In Singapore, officials launched an app called TraceTogether that also relies on Bluetooth technology to notify users of contact with an infected patient. As of March 23, about 620,000 people had downloaded the app, according to the Facebook post of a top government official. That seems like a high number, but some onlookers have suggested that this level of uptake would only account for a tiny percentage of random contacts with infected individuals.

In the United States, neither tech companies, nor government officials, has suggested the possibility of mandating the use of an app, but that might be the only way to ensure widespread adoption.

How do you balance privacy and public health in a pandemic?

This is the elephant in the room.
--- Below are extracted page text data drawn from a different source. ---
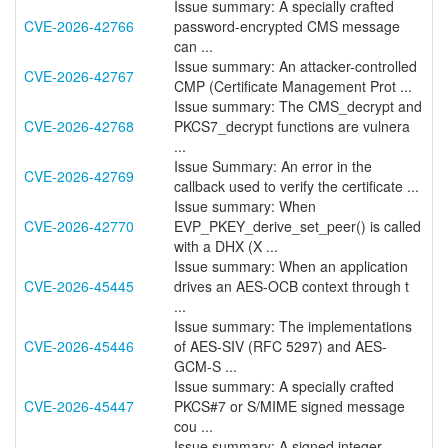
Issue summary: A specially crafted
CVE-2026-42766
password-encrypted CMS message
can ...
Issue summary: An attacker-controlled
CVE-2026-42767
CMP (Certificate Management Prot ...
Issue summary: The CMS_decrypt and
CVE-2026-42768
PKCS7_decrypt functions are vulnera
...
Issue Summary: An error in the
CVE-2026-42769
callback used to verify the certificate ...
Issue summary: When
CVE-2026-42770
EVP_PKEY_derive_set_peer() is called
with a DHX (X ...
Issue summary: When an application
CVE-2026-45445
drives an AES-OCB context through t
...
Issue summary: The implementations
CVE-2026-45446
of AES-SIV (RFC 5297) and AES-
GCM-S ...
Issue summary: A specially crafted
CVE-2026-45447
PKCS#7 or S/MIME signed message
cou ...
Issue summary: A signed integer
Digital contact tracing involves a level of surveillance that could make a lot of people uncomfortable, especially given the involvement of large technology companies with spotty records on privacy.

Apple, Google and Facebook are asserting that Americans do not have to choose between health and privacy during the pandemic. In their contact tracing efforts, they are proposing to scramble the data so that information can be gleaned from the app without revealing the identities of the participants. In announcing their effort, Apple and Google also released technical documentation explaining how they will encrypt the information to guard against malicious attacks.

While anonymizing the data is technically feasible, watchdogs in Congress have raised concerns that location data could reveal other sensitive aspects of users’ lives, including religious affiliations or political preferences. Sen. Edward Markey (D-Mass.) sent a letter to the White House Office of Science and Technology Policy asking the Trump administration about how data gathered through partnerships with tech companies would be collected and used, who would have access, and whether it could be later de-anonymized.

“We need assurances that collection and processing of these types of information, even if aggregated and anonymized, do not pose safety and privacy risks to individuals,” he wrote.

Apple and Google have said that they will not collect location data or other personally identifiable information from users. But it remains to be seen whether the federal government and its potential technology partners will be fully transparent about the use of the technology, and explain it in ways that citizens can easily understand.